Countries who were meeting in the German city, Bonn, this week have started fleshing out how a new universal agreement on climate change might look by the deadline of Paris 2015 as part of worldwide efforts to keep a global temperature rise under 2 degrees Celsius this century.
According to the UN Framework Convention on Climate Change (UNFCCC) secretariat, this week’s meeting of the Ad Hoc Working Group on the Durban Platform for Enhanced Action (ADP) marked the start of an intense year with a calendar of meetings.
In late 2014, countries are scheduled to meet in Lima, Peru, with the aim of having a draft universal agreement on the table to be finalized in 2015. The new agreement is to enter into force in 2020.
“We are now entering a serious and significant phase in the evolution of international, cooperative climate policy as we look towards both Lima and Paris,” Christiana Figueres, Executive Secretary of the UNFCCC, said Friday.
“The next nine months will require all nations to raise their eyes beyond business-as-usual in order to counter the threats and deliver the multiple opportunities from moving rapidly towards a cleaner, healthier, low carbon world,” she said.
The UN and other organizations this week briefed countries on the support they can provide, which will be further coordinated by the UNFCCC, including via an online portal.

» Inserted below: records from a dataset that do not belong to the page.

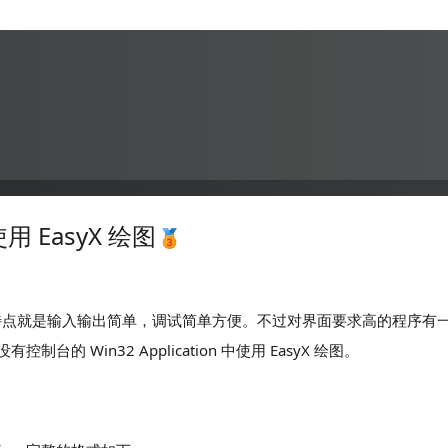
。
使用 EasyX 绘图
ation，它的特点就是输入输出简单，调试简单方便。不过对界面要求高的程序
Win32 Application 中使用 EasyX 绘图。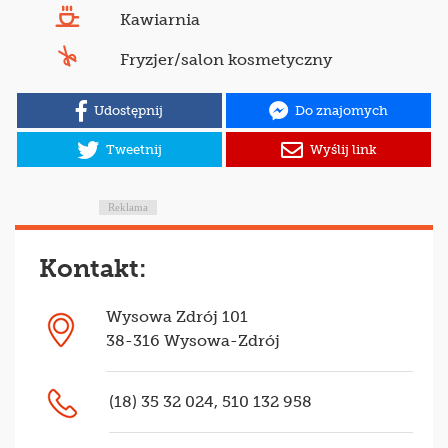
Kawiarnia
Fryzjer/salon kosmetyczny
Udostępnij
Do znajomych
Tweetnij
Wyślij link
Reklama
Kontakt:
Wysowa Zdrój 101
38-316 Wysowa-Zdrój
(18) 35 32 024, 510 132 958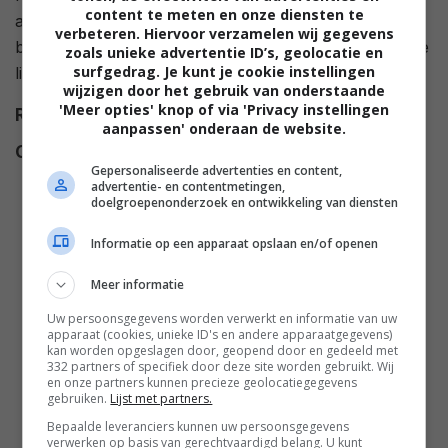
content te meten en onze diensten te
aantrekkelijke zielsverwant tegen en zal nu moeten
verbeteren. Hiervoor verzamelen wij gegevens
beslissen of haar "perfecte" verloofde echt haar ware
zoals unieke advertentie ID’s, geolocatie en
surfgedrag. Je kunt je cookie instellingen
liefde is.
wijzigen door het gebruik van onderstaande
'Meer opties' knop of via 'Privacy instellingen
Regie
Michael M. Scott
.
aanpassen' onderaan de website.
Cast
Jaclyn Smith
,
Tony Alcantar
,
Gepersonaliseerde advertenties en content,
Andrew W. Walker
,
Daryl
advertentie- en contentmetingen,
doelgroepenonderzoek en ontwikkeling van diensten
Shuttleworth
,
Colleen Wheeler
,
Arielle Kebbel
,
Kurt Max Runte
,
Informatie op een apparaat opslaan en/of openen
Anna Van Hooft
,
David Haydn-
Jones
,
Michael Karl Richards
,
Meer informatie
Matty Finochio
,
Kate Dion-
Uw persoonsgegevens worden verwerkt en informatie van uw
Richard
,
José Araujo
,
Laurie
apparaat (cookies, unieke ID's en andere apparaatgegevens)
kan worden opgeslagen door, geopend door en gedeeld met
Empey
,
Cortney Ewonus
,
332 partners of specifiek door deze site worden gebruikt. Wij
en onze partners kunnen precieze geolocatiegegevens
Winnie Cooper
,
Trent Pryor
,
gebruiken.
Lijst met partners.
Helen Sharp
.
Bepaalde leveranciers kunnen uw persoonsgegevens
verwerken op basis van gerechtvaardigd belang. U kunt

As week-long negotiations ended Friday in Bonn, several nations and groups of nations known as Parties also outlined ideas, proposals and pathways towards raising domestic ambition and transitioning towards more low carbon economies, according to the UNFCCC.
“Bonn this week underlines how these outcomes and mandates from Warsaw are being taken forward by Parties with support from the UN system and others. It is a positive sign that nations have got down to business – and got down to business with focus and with enthusiasm – to start really shaping how that crucial agreement may look and operate,” added Figueres.
“By the end of the year, we should be able to see tangible results: new and strong national and international initiatives; Parties – especially developed countries – adopting new policies and taking on further actions; greater participation in innovative partnerships; and mobilization of the resources needed to make action happen,” Kishan Kumarsingh and Artur Runge-Metzger, the co-chairs of the ADP, this week framed the challenge:
Civil society observers at the Bonn meeting were, however, sceptical of progress made after a week of UN climate talks concluded.
A statement released at the end of the talks on Friday charged that the talks were supposed to conduct a technical examination of opportunities to reduce emissions in the energy sector prior to 2020, but it was unclear if governments would be acting on the recommendations.
'This week the UN climate talks began discussing some practical solutions to transform our energy systems and bring sustainable energy to the billions without. This is the chance for governments to act in the interests of people and the planet and support community-powered solutions to the climate crisis.
People from Europe through to Africa are fighting for community controlled sustainable energy systems. These governments need to commit to advancing these peoples' proposals rather than just paying lip service through ineffective talkshops,” Asad Rehman, Head of International Climate of Friends of the Earth EWNI, said.
Harjeet Singh, International Coordinator of Disaster Risk Reduction and Climate Adaptation at ActionAid, said it was concerning that rich industrialised nations continued to push a very narrow barrow in Bonn, talking about the future agreement as being only focused on emission cuts, adding that “it is obvious that people need a much more holistic approach if we are to keep people and our food systems safe.'
At the last UN Climate Change conference held in Warsaw, Poland, late last year, countries agreed to initiate or intensify domestic preparations for the intended, nationally-determined contributions to be included in the 2015 agreement.
The Warsaw conference also called for support from developed countries, organizations like the UN and bodies providing funding for that domestic process.